● **REQUIRED WORK**
Exactly as written, retype all of the records that come next.

Start of RECORDS TO PROCESS

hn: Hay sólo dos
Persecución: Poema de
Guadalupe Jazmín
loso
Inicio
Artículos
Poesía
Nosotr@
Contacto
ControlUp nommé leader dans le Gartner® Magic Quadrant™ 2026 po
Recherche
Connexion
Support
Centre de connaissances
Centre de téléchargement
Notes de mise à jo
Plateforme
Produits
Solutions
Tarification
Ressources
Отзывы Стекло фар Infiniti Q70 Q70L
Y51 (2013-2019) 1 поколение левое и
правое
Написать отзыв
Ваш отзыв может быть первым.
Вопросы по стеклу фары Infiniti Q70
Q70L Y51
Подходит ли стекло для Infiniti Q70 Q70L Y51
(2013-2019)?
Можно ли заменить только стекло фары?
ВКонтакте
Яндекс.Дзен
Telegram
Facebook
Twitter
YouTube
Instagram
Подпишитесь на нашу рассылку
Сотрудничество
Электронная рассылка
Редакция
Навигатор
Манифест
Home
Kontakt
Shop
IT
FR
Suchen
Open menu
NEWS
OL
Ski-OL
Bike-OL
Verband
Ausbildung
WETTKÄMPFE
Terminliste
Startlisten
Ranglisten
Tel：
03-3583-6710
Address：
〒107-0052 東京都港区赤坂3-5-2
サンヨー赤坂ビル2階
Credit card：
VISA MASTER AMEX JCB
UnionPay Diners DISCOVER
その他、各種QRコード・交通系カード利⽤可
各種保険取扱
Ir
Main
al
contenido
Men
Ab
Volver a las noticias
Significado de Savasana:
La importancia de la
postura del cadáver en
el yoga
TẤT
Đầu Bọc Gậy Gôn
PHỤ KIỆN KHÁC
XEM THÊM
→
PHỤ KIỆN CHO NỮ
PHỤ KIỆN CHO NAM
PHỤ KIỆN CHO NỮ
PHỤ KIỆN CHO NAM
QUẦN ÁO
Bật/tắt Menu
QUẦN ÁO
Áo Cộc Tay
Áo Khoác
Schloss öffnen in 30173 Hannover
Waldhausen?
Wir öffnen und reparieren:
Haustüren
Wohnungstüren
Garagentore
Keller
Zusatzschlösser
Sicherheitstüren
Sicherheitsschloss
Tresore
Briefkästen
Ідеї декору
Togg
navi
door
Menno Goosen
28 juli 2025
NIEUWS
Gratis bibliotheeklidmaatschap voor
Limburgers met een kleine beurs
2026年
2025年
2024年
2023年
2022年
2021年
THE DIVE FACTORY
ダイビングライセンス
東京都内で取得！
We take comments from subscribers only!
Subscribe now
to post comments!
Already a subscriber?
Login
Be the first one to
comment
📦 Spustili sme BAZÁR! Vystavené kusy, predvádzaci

End of RECORDS TO PROCESS

● **WRITTEN SOLUTION**
hn: Hay sólo dos
Persecución: Poema de
Guadalupe Jazmín
loso
Inicio
Artículos
Poesía
Nosotr@
Contacto
ControlUp nommé leader dans le Gartner® Magic Quadrant™ 2026 po
Recherche
Connexion
Support
Centre de connaissances
Centre de téléchargement
Notes de mise à jo
Plateforme
Produits
Solutions
Tarification
Ressources
Отзывы Стекло фар Infiniti Q70 Q70L
Y51 (2013-2019) 1 поколение левое и
правое
Написать отзыв
Ваш отзыв может быть первым.
Вопросы по стеклу фары Infiniti Q70
Q70L Y51
Подходит ли стекло для Infiniti Q70 Q70L Y51
(2013-2019)?
Можно ли заменить только стекло фары?
ВКонтакте
Яндекс.Дзен
Telegram
Facebook
Twitter
YouTube
Instagram
Подпишитесь на нашу рассылку
Сотрудничество
Электронная рассылка
Редакция
Навигатор
Манифест
Home
Kontakt
Shop
IT
FR
Suchen
Open menu
NEWS
OL
Ski-OL
Bike-OL
Verband
Ausbildung
WETTKÄMPFE
Terminliste
Startlisten
Ranglisten
Tel：
03-3583-6710
Address：
〒107-0052 東京都港区赤坂3-5-2
サンヨー赤坂ビル2階
Credit card：
VISA MASTER AMEX JCB
UnionPay Diners DISCOVER
その他、各種QRコード・交通系カード利⽤可
各種保険取扱
Ir
Main
al
contenido
Men
Ab
Volver a las noticias
Significado de Savasana:
La importancia de la
postura del cadáver en
el yoga
TẤT
Đầu Bọc Gậy Gôn
PHỤ KIỆN KHÁC
XEM THÊM
→
PHỤ KIỆN CHO NỮ
PHỤ KIỆN CHO NAM
PHỤ KIỆN CHO NỮ
PHỤ KIỆN CHO NAM
QUẦN ÁO
Bật/tắt Menu
QUẦN ÁO
Áo Cộc Tay
Áo Khoác
Schloss öffnen in 30173 Hannover
Waldhausen?
Wir öffnen und reparieren:
Haustüren
Wohnungstüren
Garagentore
Keller
Zusatzschlösser
Sicherheitstüren
Sicherheitsschloss
Tresore
Briefkästen
Ідеї декору
Togg
navi
door
Menno Goosen
28 juli 2025
NIEUWS
Gratis bibliotheeklidmaatschap voor
Limburgers met een kleine beurs
2026年
2025年
2024年
2023年
2022年
2021年
THE DIVE FACTORY
ダイビングライセンス
東京都内で取得！
We take comments from subscribers only!
Subscribe now
to post comments!
Already a subscriber?
Login
Be the first one to
comment
📦 Spustili sme BAZÁR! Vystavené kusy, predvádzaci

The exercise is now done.